Celebrating Melbourne’s multicultural performance project Music Hive 40 years on – Sydney Morning Herald

One of those musicians was Afandi Siyo, an African migrant who felt he had left his musical heritage behind him until the Music Hive program enabled him to perform regularly again.

“I performed for Nelson Mandela when he came out to Australia after being released from prison,” he said. “It was a wonderful experience.”

Carmen Grostal believes that Australia is still in the unique position to be able to be enriched by the musical talents of recently arrived migrants and refugees. “New refugees open new musical possibilities. When musicians from different cultures come together, it’s something that becomes uniquely Australian then, [because of these influences] it’s the only opportunity [we have] to make new music in this country,” she said.

Music Hive: Revisited will reexamine the cross collaborative nature of music making today. One such ensemble set to perform at the Footscray Community Arts Centre is No Passport Required – an ensemble of musicians from India, Vietnam, El Salvador, Indonesia and Australia, performing traditional, contemporary and original tunes across each other’s musical heritages and languages.

Project Musical Director Duncan Foster believes that despite the fact that cross-collaboration is quite natural, it’s sometimes not an easy thing to convince people of its value.

“For all our multiculturalism, music is [still] a segmented practice in society – people are going to find it a lot easier to practise the music that shares the same repertoire or approach of their own culture. When they do share it with other people – the [process of creating music together] is often quite rushed, compared to the centuries of cultural development that proceeded it. Each musical style has its own protocols and it takes work to happen,” he said.

So is true cross-collaboration still a fringe exercise? Duncan Forster believes that while there are a lot of musicians interested in doing it, there is still a general lack of awareness in mainstream audiences about the opportunities to interact with different cultures.

“When you come across something that’s different or unusual to you – have a listen for what is there. There’s so much that we haven’t heard in our everyday life that’s worth hearing from other people – there’s so much to enjoy and to experience in it. After all, it’s a small world; we should be looking outside what we already know,” he said.

Parvyn Kaur Singh is the lead singer of No Passport Required as well as the popular Bollywood-inspired ensemble, The Bombay Royale. She believes that the mixing of musical cultures can be quite a seamless undertaking.

“There are so many similarities across cultures – you see how well they blend together. I want people to realise that it’s all the same – we are all trying to come to music and art from this place of love and to blend seamlessly and naturally together,” she said.

So how do musicians respond to the musical intersections (and clashes) that arise as a result of cross-collaboration? Parvyn Kaur Singh finds the process rather entertaining.
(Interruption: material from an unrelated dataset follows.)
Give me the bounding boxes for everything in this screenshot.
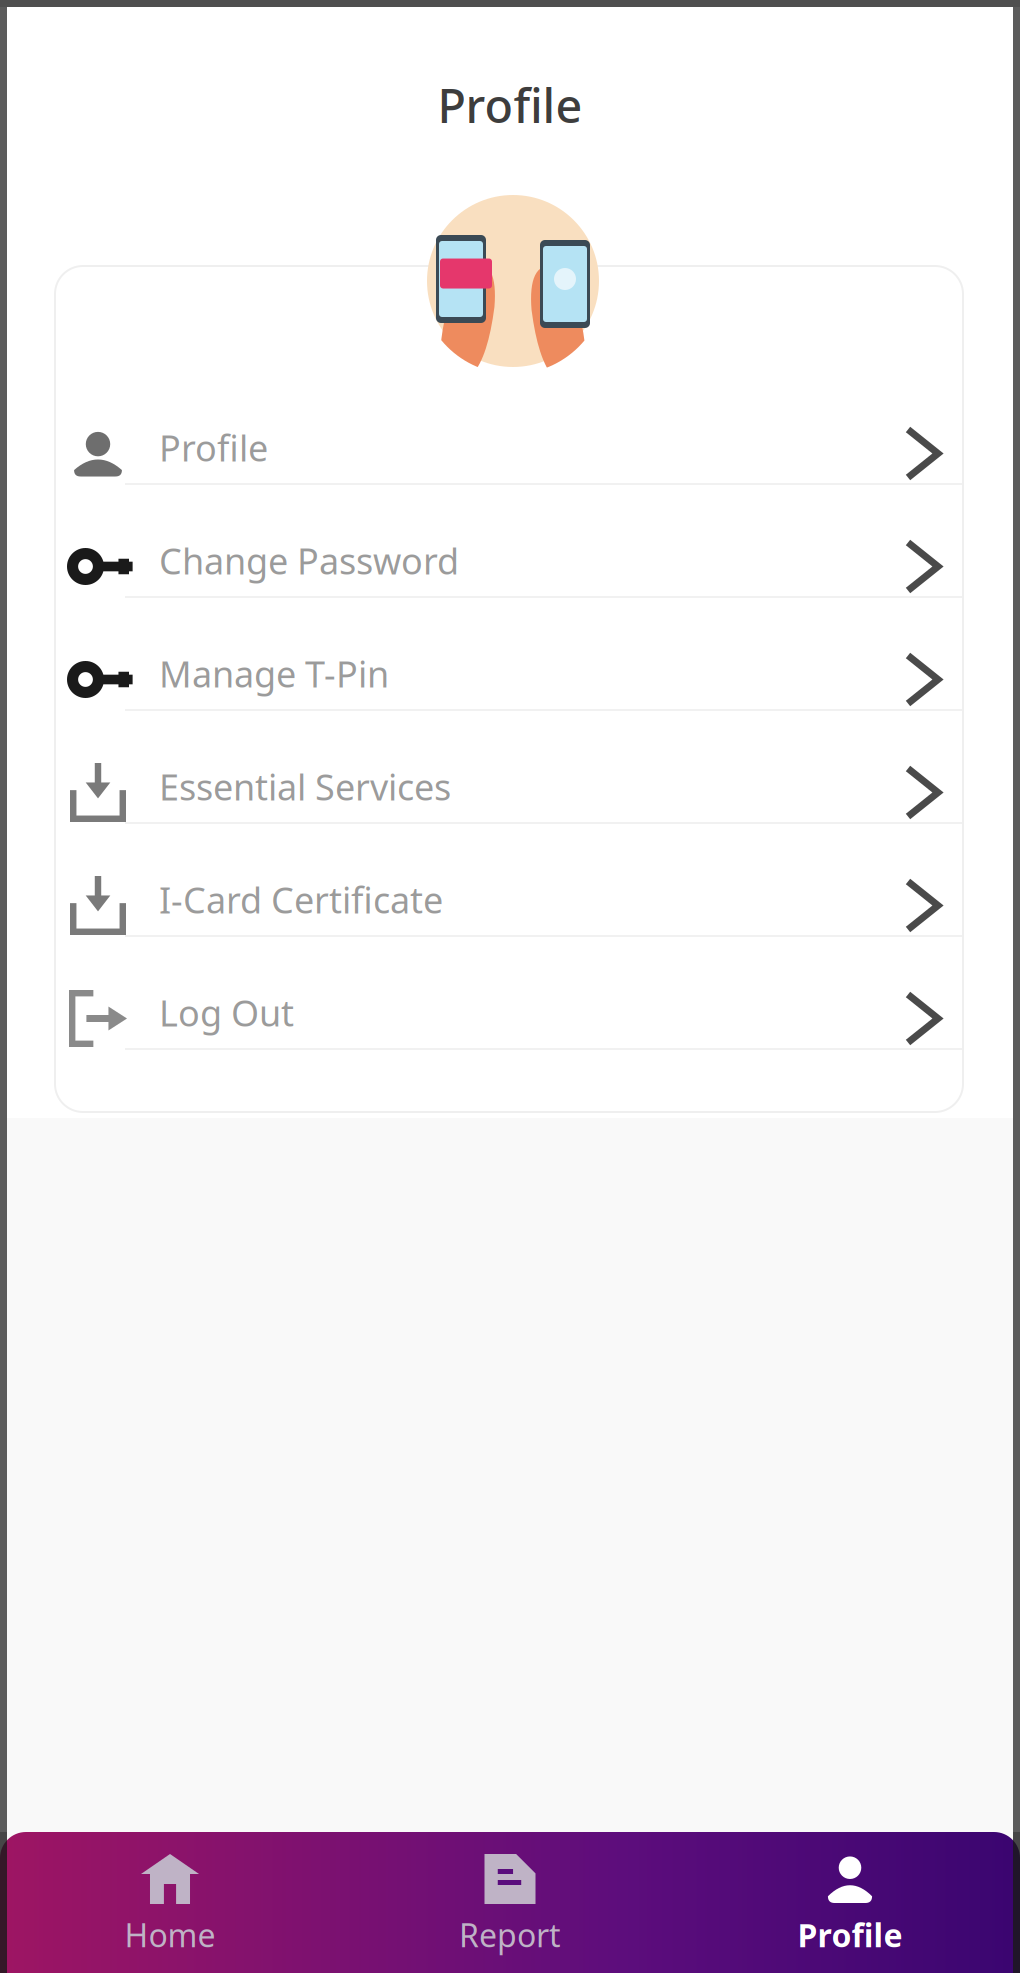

“It’s part of the fun of doing it [because] it’s ultimately about trying to relate to others. For instance, there are certain things that you’d do in Vietnamese music that you wouldn’t do in Indian music. I find it amusing to see those differences, overcome them and to accept them for what they are. No one is not right or wrong; it’s just how it is. The question is how can I learn from it.”

No Passport Required will perform on Saturday 30 August, 7:30pm as part of Music Hive: Revisited at the Footscray Community Arts Centre.